Arc Institute, Stanford University, and NVIDIA Announce Evo 2: The World’s Largest Open AI Model for Genomic Data

Evo 2 has been trained on an astounding 9 trillion nucleotides, the core building blocks of DNA and RNA.

Arc Institute, Stanford University, and NVIDIA Announce Evo 2: The World’s Largest Open AI Model for Genomic Data
(Downloaded from Freepik)

On Wednesday, California-based nonprofit Arc Institute, in collaboration with Stanford University and NVIDIA, unveiled Evo 2—the largest publicly available AI model for genomic data. Designed to predict and generate the genetic code of DNA, RNA, and proteins across all domains of life, Evo 2 is poised to accelerate biological research.

Evo 2 has been trained on an astounding 9 trillion nucleotides, the core building blocks of DNA and RNA. The model’s creators emphasize the open accessibility of the project, making the model parameters, training code, inference code, and OpenGenome2 dataset publicly available. This transparency is intended to foster new discoveries in the exploration of biological complexity.

A Leap Forward in Genomic Exploration

“Deploying a model like Evo 2 is akin to sending a powerful telescope to the farthest reaches of the universe,” said Dave Burke, CTO of Arc Institute. “While we can anticipate immense opportunities, the discoveries that lie ahead remain unknown.”

The model’s applications are wide-ranging, with potential use cases in biomolecular research, including predicting protein structures, identifying novel molecules for healthcare and industrial applications, and studying how gene mutations impact biological functions.

A Generative Approach to Genomics

"Evo 2 marks a major advancement in generative genomics," stated Patrick Hsu, cofounder of Arc Institute and assistant professor of bioengineering at UC Berkeley. "By enhancing our understanding of life’s fundamental building blocks, we open doors to groundbreaking solutions in healthcare and environmental science."

Available through NVIDIA’s NIM microservice, Evo 2 allows users to generate customized biological sequences, and researchers can fine-tune the model using proprietary datasets via the open-source NVIDIA BioNeMo Framework.

Faster, More Accessible Biological Design

Brian Hie, assistant professor of chemical engineering at Stanford University and an investigator at Arc Institute, explained: "Designing new biology has traditionally been a complex, time-consuming process.

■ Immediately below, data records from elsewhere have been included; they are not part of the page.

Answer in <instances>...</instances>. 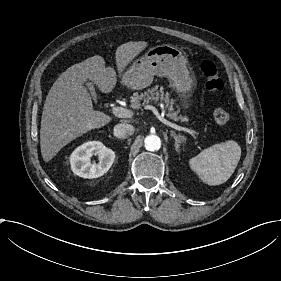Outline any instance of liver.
Listing matches in <instances>:
<instances>
[{
	"mask_svg": "<svg viewBox=\"0 0 281 281\" xmlns=\"http://www.w3.org/2000/svg\"><path fill=\"white\" fill-rule=\"evenodd\" d=\"M146 47L145 41L120 45L115 53L118 73L121 75ZM87 79L102 93L112 92L117 82L116 71L106 67L99 55L72 65L58 77L48 92L41 118L40 148L45 162L77 137L112 120L105 113L93 110L91 96L83 85Z\"/></svg>",
	"mask_w": 281,
	"mask_h": 281,
	"instance_id": "obj_1",
	"label": "liver"
}]
</instances>
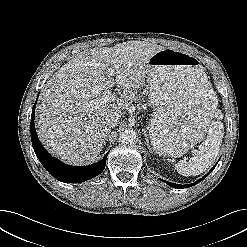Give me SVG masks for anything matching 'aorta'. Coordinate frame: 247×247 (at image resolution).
Masks as SVG:
<instances>
[{"mask_svg": "<svg viewBox=\"0 0 247 247\" xmlns=\"http://www.w3.org/2000/svg\"><path fill=\"white\" fill-rule=\"evenodd\" d=\"M136 139V132L133 130H125L123 132L120 133V138L119 140L123 143V144H130L133 143Z\"/></svg>", "mask_w": 247, "mask_h": 247, "instance_id": "obj_1", "label": "aorta"}]
</instances>
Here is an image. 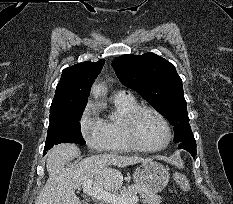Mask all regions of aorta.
<instances>
[{
	"mask_svg": "<svg viewBox=\"0 0 233 204\" xmlns=\"http://www.w3.org/2000/svg\"><path fill=\"white\" fill-rule=\"evenodd\" d=\"M91 93L95 99H98L106 93V88L101 84H95L91 89Z\"/></svg>",
	"mask_w": 233,
	"mask_h": 204,
	"instance_id": "aorta-1",
	"label": "aorta"
}]
</instances>
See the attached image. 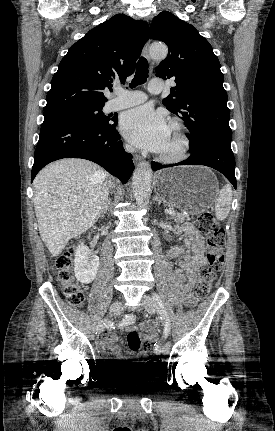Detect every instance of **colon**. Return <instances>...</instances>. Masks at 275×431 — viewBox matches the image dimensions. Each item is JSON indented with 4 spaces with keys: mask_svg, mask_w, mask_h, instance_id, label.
I'll list each match as a JSON object with an SVG mask.
<instances>
[{
    "mask_svg": "<svg viewBox=\"0 0 275 431\" xmlns=\"http://www.w3.org/2000/svg\"><path fill=\"white\" fill-rule=\"evenodd\" d=\"M198 227L207 236V263L200 268L196 285V296L205 298L210 291L216 272L221 268L224 261L225 235L224 230L215 220L212 214L202 213L198 217ZM73 255L70 250L59 256L56 262L55 275L61 291L68 302L74 306H80L85 299L83 287L75 280L73 275ZM127 343L131 351L149 353L152 344L143 341L137 331H130L127 335ZM154 365L156 358L149 361Z\"/></svg>",
    "mask_w": 275,
    "mask_h": 431,
    "instance_id": "obj_1",
    "label": "colon"
}]
</instances>
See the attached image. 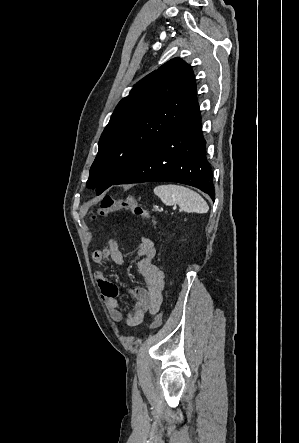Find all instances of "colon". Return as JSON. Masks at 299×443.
<instances>
[{"instance_id": "1", "label": "colon", "mask_w": 299, "mask_h": 443, "mask_svg": "<svg viewBox=\"0 0 299 443\" xmlns=\"http://www.w3.org/2000/svg\"><path fill=\"white\" fill-rule=\"evenodd\" d=\"M118 211H127L145 218H152L149 211L140 204L135 196H128L123 199H114L111 196H104L94 213V217H104ZM163 315V312H160L153 318L150 323L151 329L161 326Z\"/></svg>"}]
</instances>
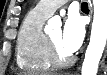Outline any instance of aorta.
<instances>
[{
  "mask_svg": "<svg viewBox=\"0 0 107 75\" xmlns=\"http://www.w3.org/2000/svg\"><path fill=\"white\" fill-rule=\"evenodd\" d=\"M94 19L81 75H96L107 43V0H93Z\"/></svg>",
  "mask_w": 107,
  "mask_h": 75,
  "instance_id": "obj_1",
  "label": "aorta"
}]
</instances>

Evo 2 simplifies biological design, allowing researchers to create complex biological systems more efficiently and rapidly."

Empowering Research with Advanced Computational Resources

"NVIDIA accelerated the Evo 2 project by giving scientists access to 2,000 NVIDIA H100 GPUs via NVIDIA DGX Cloud on AWS. DGX Cloud provides short-term access to large compute clusters, giving researchers the flexibility to innovate. The fully managed AI platform includes NVIDIA BioNeMo, which features optimized software in the form of NVIDIA NIM microservices and NVIDIA BioNeMo Blueprints'" the company said in a blog post.

Unlocking New Frontiers in Genetic Research

Evo 2 has the ability to process genetic sequences of up to 1 million tokens in length, enabling in-depth analysis of genomes. This expanded processing power will allow researchers to explore how genetic sequences influence cell function, gene expression, and disease mechanisms.

"As human genes contain thousands of nucleotides, the ability to analyze such complex systems requires AI models capable of processing large segments of genetic data at once," said Hsu.

Applications Across Healthcare, Agriculture, and More

In healthcare, Evo 2 can assist in drug discovery by helping researchers identify gene variants linked to specific diseases and design molecules that target them precisely. In one study, Evo 2 demonstrated 90% accuracy in predicting the impact of mutations in the BRCA1 gene, which is associated with breast cancer.

The model’s potential also extends to agriculture, where it could help improve food security by enhancing plant biology understanding. Evo 2 could aid in the development of climate-resilient crops or even biofuels, as well as proteins capable of breaking down plastic or oil.

About Arc Institute

Founded in 2021 with $650 million in funding, Arc Institute focuses on advancing long-term scientific research with dedicated lab space and multi-year funding. Researchers at Arc Institute work on groundbreaking projects in areas like cancer, immune dysfunction, and neurodegeneration.